CRISPR Might Save Corals, Already Affected By Coral Bleaching Due To Marine Climate Change

The solution for saving corals, already on the brink of extinction due to coral bleaching caused by global warming and marine climate change, might come from CRISPR, a DNA sequencing series of operations commonly conducted on bacteria and archaea.

The researchers at the Stanford University have proven that the CRISPR gene-editing operation can be successfully used on corals in order to modify their DNA to give birth to stronger, more resistant, and more adaptable coral breeds.

Coral reefs, affected by coral bleaching, are endangered due to global warming and marine climate change

The continuous heating of the water, during the past years, has threatened and even killed nearly 50% of all the corals living in the shallow waters in the northern parts of the Great Barrier Reef, in Australia, as a result of the continuous coral bleaching process which occurred at a very threatening level, for the first time, in 2016.

Unfortunately, the same is happening with corals all over the planet, including the biggest Japanese corals reef and the Amazonian one. Thus, without help, corals, one of the most important marine ecosystems, will vanish.

CRISPR can be used avoid the total extinction of the corals

Of course, the corals are not the perfect candidates for CRISPR interventions but, definitely, these procedures can be implemented to obtain more resistant corals breeds which will better adapt to the continuous increase in temperature due to global warming.

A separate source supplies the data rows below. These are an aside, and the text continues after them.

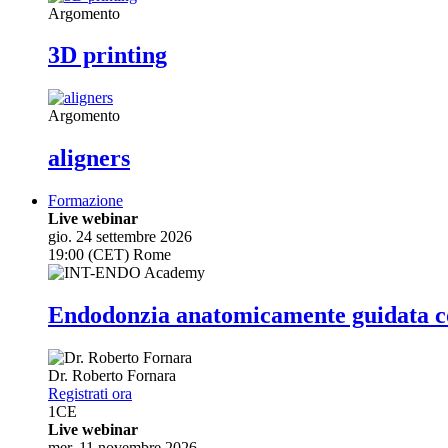
Argomento
3D printing
Argomento
aligners
Formazione
Live webinar
gio. 24 settembre 2026
19:00 (CET) Rome
Endodonzia anatomicamente guidata co
Dr.
Roberto Fornara
Registrati ora
1
CE
Live webinar
mer. 11 novembre 2026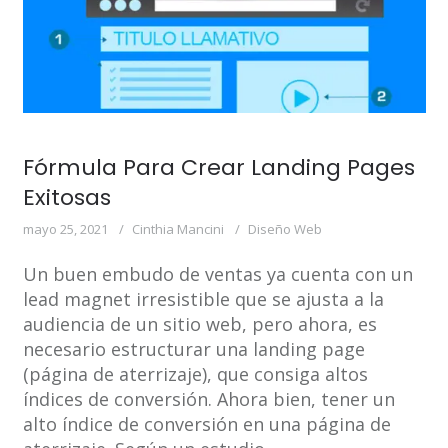
Fórmula Para Crear Landing Pages
Exitosas
mayo 25, 2021
Cinthia Mancini
Diseño Web
Un buen embudo de ventas ya cuenta con un
lead magnet irresistible que se ajusta a la
audiencia de un sitio web, pero ahora, es
necesario estructurar una landing page
(página de aterrizaje), que consiga altos
índices de conversión. Ahora bien, tener un
alto índice de conversión en una página de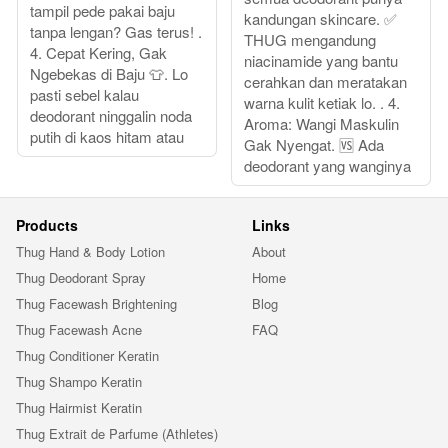
tampil pede pakai baju
kandungan skincare. ✅
tanpa lengan? Gas terus! .
THUG mengandung
4. Cepat Kering, Gak
niacinamide yang bantu
Ngebekas di Baju 👕. Lo
cerahkan dan meratakan
pasti sebel kalau
warna kulit ketiak lo. . 4.
deodorant ninggalin noda
Aroma: Wangi Maskulin
putih di kaos hitam atau
Gak Nyengat. 🆚 Ada
deodorant yang wanginya
Products
Links
Thug Hand & Body Lotion
About
Thug Deodorant Spray
Home
Thug Facewash Brightening
Blog
Thug Facewash Acne
FAQ
Thug Conditioner Keratin
Thug Shampo Keratin
Thug Hairmist Keratin
Thug Extrait de Parfume (Athletes)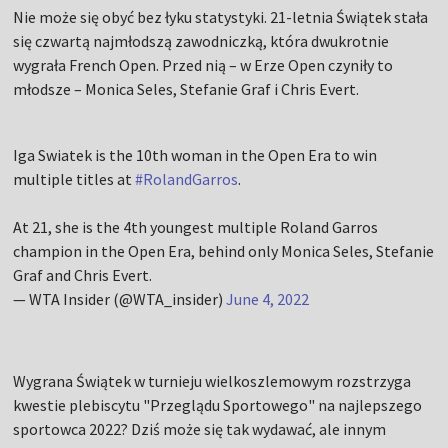
Nie może się obyć bez łyku statystyki. 21-letnia Świątek stała
się czwartą najmłodszą zawodniczką, która dwukrotnie
wygrała French Open. Przed nią – w Erze Open czyniły to
młodsze – Monica Seles, Stefanie Graf i Chris Evert.
Iga Swiatek is the 10th woman in the Open Era to win
multiple titles at
#RolandGarros
.
At 21, she is the 4th youngest multiple Roland Garros
champion in the Open Era, behind only Monica Seles, Stefanie
Graf and Chris Evert.
— WTA Insider (@WTA_insider)
June 4, 2022
Wygrana Świątek w turnieju wielkoszlemowym rozstrzyga
kwestie plebiscytu "Przeglądu Sportowego" na najlepszego
sportowca 2022? Dziś może się tak wydawać, ale innym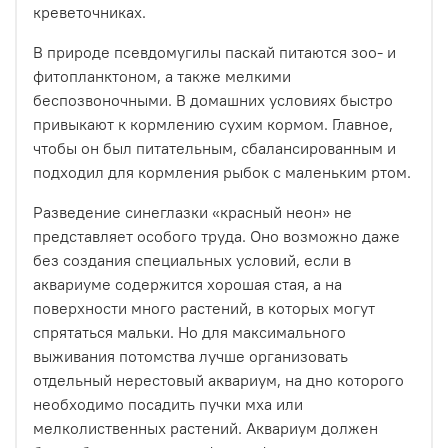
креветочниках.
В природе псевдомугилы паскай питаются зоо- и
фитопланктоном, а также мелкими
беспозвоночными. В домашних условиях быстро
привыкают к кормлению сухим кормом. Главное,
чтобы он был питательным, сбалансированным и
подходил для кормления рыбок с маленьким ртом.
Разведение синеглазки «красный неон» не
представляет особого труда. Оно возможно даже
без создания специальных условий, если в
аквариуме содержится хорошая стая, а на
поверхности много растений, в которых могут
спрятаться мальки. Но для максимального
выживания потомства лучше организовать
отдельный нерестовый аквариум, на дно которого
необходимо посадить пучки мха или
мелколиственных растений. Аквариум должен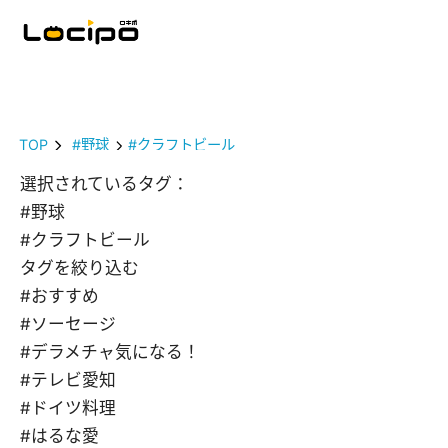
TOP
#野球
#クラフトビール
選択されているタグ：
#野球
#クラフトビール
タグを絞り込む
#おすすめ
#ソーセージ
#デラメチャ気になる！
#テレビ愛知
#ドイツ料理
#はるな愛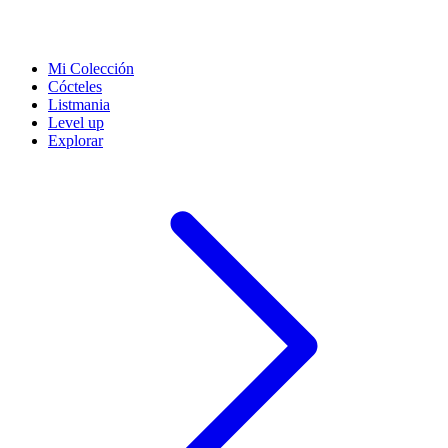
Mi Colección
Cócteles
Listmania
Level up
Explorar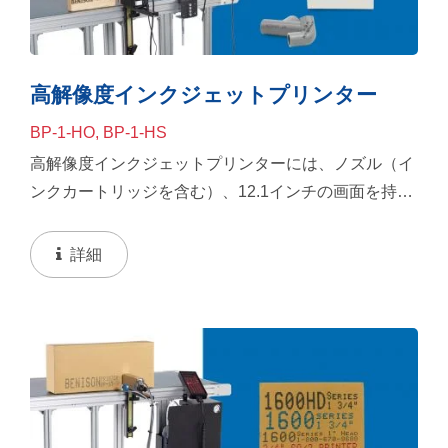
高解像度インクジェットプリンター
BP-1-HO, BP-1-HS
高解像度インクジェットプリンターには、ノズル（イ
ンクカートリッジを含む）、12.1インチの画面を持つ
HMI、ホールディングマウントなどの完全なアクセサ
リーが付属しています。解像度は180dpiで、最大印刷
詳細
高さは1.8cm、さまざまな印刷画像が可能です。ま
た、フルレターやキーボードの記号、1Dおよび2Dバ
ーコード、bmp形式の画像を印刷することもできま
す。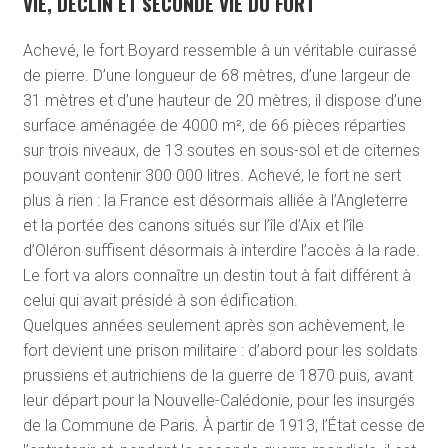
VIE, DÉCLIN ET SECONDE VIE DU FORT
Achevé, le fort Boyard ressemble à un véritable cuirassé
de pierre. D’une longueur de 68 mètres, d’une largeur de
31 mètres et d’une hauteur de 20 mètres, il dispose d’une
surface aménagée de 4000 m², de 66 pièces réparties
sur trois niveaux, de 13 soutes en sous-sol et de citernes
pouvant contenir 300 000 litres. Achevé, le fort ne sert
plus à rien : la France est désormais alliée à l’Angleterre
et la portée des canons situés sur l’île d’Aix et l’île
d’Oléron suffisent désormais à interdire l’accès à la rade.
Le fort va alors connaître un destin tout à fait différent à
celui qui avait présidé à son édification.
Quelques années seulement après son achèvement, le
fort devient une prison militaire : d’abord pour les soldats
prussiens et autrichiens de la guerre de 1870 puis, avant
leur départ pour la Nouvelle-Calédonie, pour les insurgés
de la Commune de Paris. À partir de 1913, l’État cesse de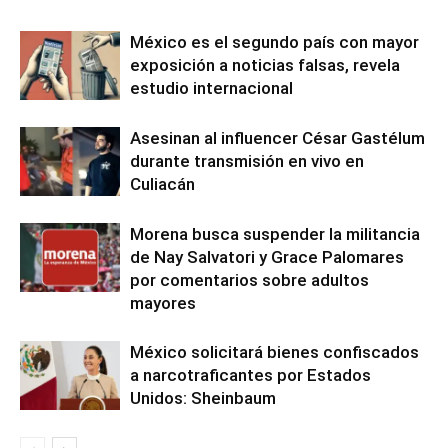
México es el segundo país con mayor
exposición a noticias falsas, revela
estudio internacional
Asesinan al influencer César Gastélum
durante transmisión en vivo en
Culiacán
Morena busca suspender la militancia
de Nay Salvatori y Grace Palomares
por comentarios sobre adultos
mayores
México solicitará bienes confiscados
a narcotraficantes por Estados
Unidos: Sheinbaum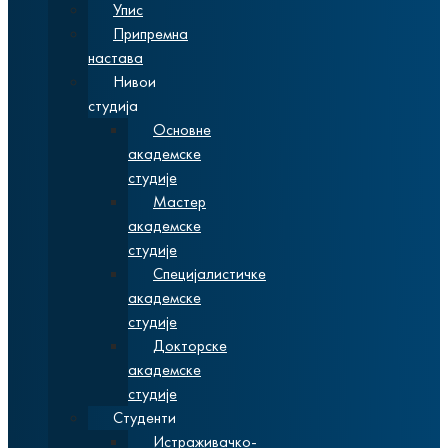
Упис
Припремна
настава
Нивои
студија
Основне
академске
студије
Мастер
академске
студије
Специјалистичке
академске
студије
Докторске
академске
студије
Студенти
Истраживачко-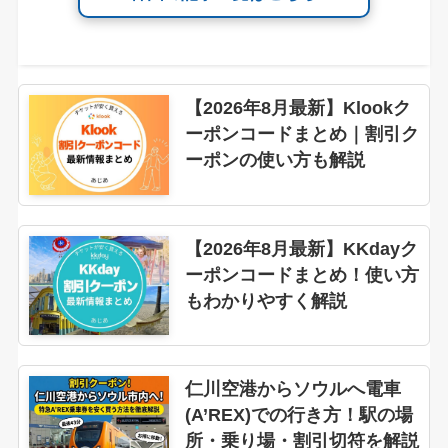
【2026年8月最新】Klookク
ーポンコードまとめ｜割引ク
ーポンの使い方も解説
【2026年8月最新】KKdayク
ーポンコードまとめ！使い方
もわかりやすく解説
仁川空港からソウルへ電車
(A’REX)での行き方！駅の場
所・乗り場・割引切符を解説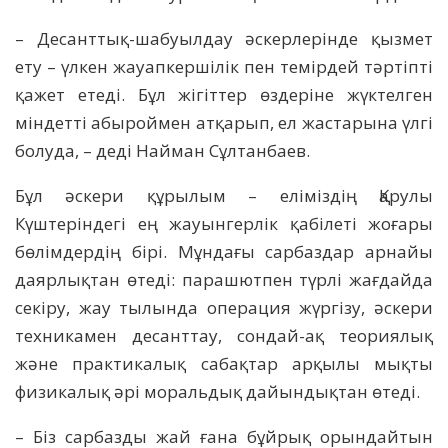
– Десанттық-шабуылдау әскерлерінде қызмет
ету – үлкен жауапкершілік пен темірдей тәртіпті
қажет етеді. Бұл жігіттер өздеріне жүктелген
міндетті абыроймен атқарып, ел жастарына үлгі
болуда, – деді Найман Сұлтанбаев.
Бұл әскери құрылым – еліміздің Қарулы
Күштеріндегі ең жауынгерлік қабілеті жоғары
бөлімдердің бірі. Мұндағы сарбаздар арнайы
даярлықтан өтеді: парашютпен түрлі жағдайда
секіру, жау тылында операция жүргізу, әскери
техникамен десанттау, сондай-ақ теориялық
және практикалық сабақтар арқылы мықты
физикалық әрі моральдық дайындықтан өтеді.
– Біз сарбазды жай ғана бұйрық орындайтын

Phillip Cleves, supported by his counterparts from the Australian Institute of Marine Science and UT-Austin, managed to obtained corals’ zygotes after a very thorough process involving perfect observation and timing since it is known that corals breeding period only starts in October and November and it’s a process triggered by full Moon.

After successfully acquiring the zygotes, the scientists focused on 3 corals’ genes, namely, the red fluorescent, green fluorescent, and fibroblast growth factor 1a, respectively.

While the first two genes could be only slightly modified, the scientists scored a breakthrough with the 1a growth factor gene. Therefore, Dr. Cleves and his colleagues managed to highly mutated embryos.

The scientists concluded that, with specific mutations in the growth factor 1a gene, they will be able to come up with more resistant and adaptable coral species which will not be harmed by coral bleaching or by the continuous global warming and marine climate change.